■ EXERCISE OBJECTIVE ■
Only some lines are wanted. Transcribe, exactly, the lines below from the line with "Le courrier explicatif envoyé à" up to and including the line with "FIA-NET, sans plus".

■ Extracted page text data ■
——

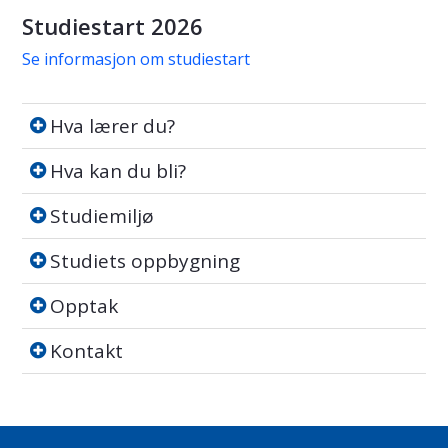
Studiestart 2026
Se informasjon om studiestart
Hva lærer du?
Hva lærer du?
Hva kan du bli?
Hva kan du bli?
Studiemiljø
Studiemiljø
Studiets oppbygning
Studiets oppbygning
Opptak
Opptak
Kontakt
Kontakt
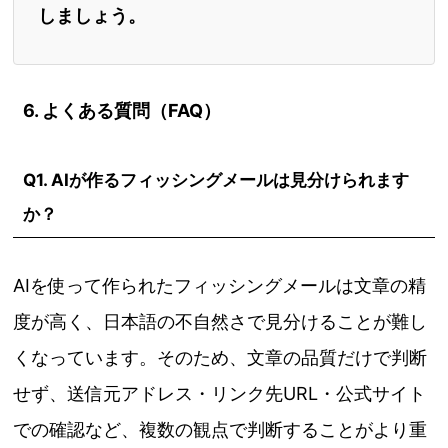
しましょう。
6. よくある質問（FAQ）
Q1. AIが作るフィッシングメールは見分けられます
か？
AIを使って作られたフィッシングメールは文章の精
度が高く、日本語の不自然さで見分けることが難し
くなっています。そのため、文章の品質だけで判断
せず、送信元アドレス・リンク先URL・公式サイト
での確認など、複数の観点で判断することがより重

——

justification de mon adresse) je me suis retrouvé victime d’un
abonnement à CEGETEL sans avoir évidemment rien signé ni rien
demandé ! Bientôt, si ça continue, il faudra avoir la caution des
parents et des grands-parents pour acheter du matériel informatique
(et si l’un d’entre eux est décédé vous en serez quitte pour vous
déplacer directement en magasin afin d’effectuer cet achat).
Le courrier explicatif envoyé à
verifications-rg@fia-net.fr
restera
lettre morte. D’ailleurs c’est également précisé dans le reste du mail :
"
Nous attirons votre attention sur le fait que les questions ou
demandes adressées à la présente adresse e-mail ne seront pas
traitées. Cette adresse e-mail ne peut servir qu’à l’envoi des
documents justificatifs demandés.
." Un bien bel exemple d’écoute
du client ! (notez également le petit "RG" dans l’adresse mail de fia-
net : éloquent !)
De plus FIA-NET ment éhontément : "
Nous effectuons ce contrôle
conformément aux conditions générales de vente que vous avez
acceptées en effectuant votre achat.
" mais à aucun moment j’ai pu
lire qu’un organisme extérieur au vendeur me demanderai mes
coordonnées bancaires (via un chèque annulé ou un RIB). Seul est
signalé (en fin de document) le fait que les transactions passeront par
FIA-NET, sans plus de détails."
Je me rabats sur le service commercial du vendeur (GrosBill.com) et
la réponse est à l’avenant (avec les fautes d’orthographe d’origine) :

——

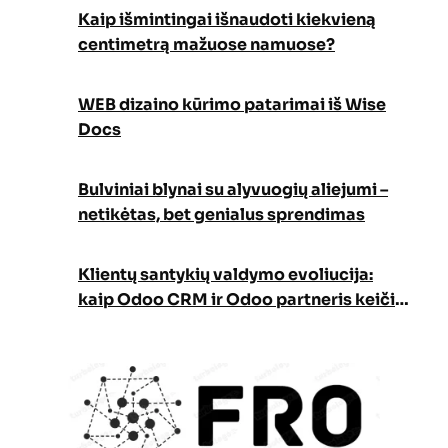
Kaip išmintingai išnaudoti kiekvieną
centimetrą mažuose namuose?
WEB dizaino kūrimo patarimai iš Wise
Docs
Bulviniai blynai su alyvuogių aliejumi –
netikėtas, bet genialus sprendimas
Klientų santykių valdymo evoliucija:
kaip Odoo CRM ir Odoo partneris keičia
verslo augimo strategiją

——

■ RESULT OF THE EXERCISE ■
Le courrier explicatif envoyé à
verifications-rg@fia-net.fr
restera
lettre morte. D’ailleurs c’est également précisé dans le reste du mail :
"
Nous attirons votre attention sur le fait que les questions ou
demandes adressées à la présente adresse e-mail ne seront pas
traitées. Cette adresse e-mail ne peut servir qu’à l’envoi des
documents justificatifs demandés.
." Un bien bel exemple d’écoute
du client ! (notez également le petit "RG" dans l’adresse mail de fia-
net : éloquent !)
De plus FIA-NET ment éhontément : "
Nous effectuons ce contrôle
conformément aux conditions générales de vente que vous avez
acceptées en effectuant votre achat.
" mais à aucun moment j’ai pu
lire qu’un organisme extérieur au vendeur me demanderai mes
coordonnées bancaires (via un chèque annulé ou un RIB). Seul est
signalé (en fin de document) le fait que les transactions passeront par
FIA-NET, sans plus de détails."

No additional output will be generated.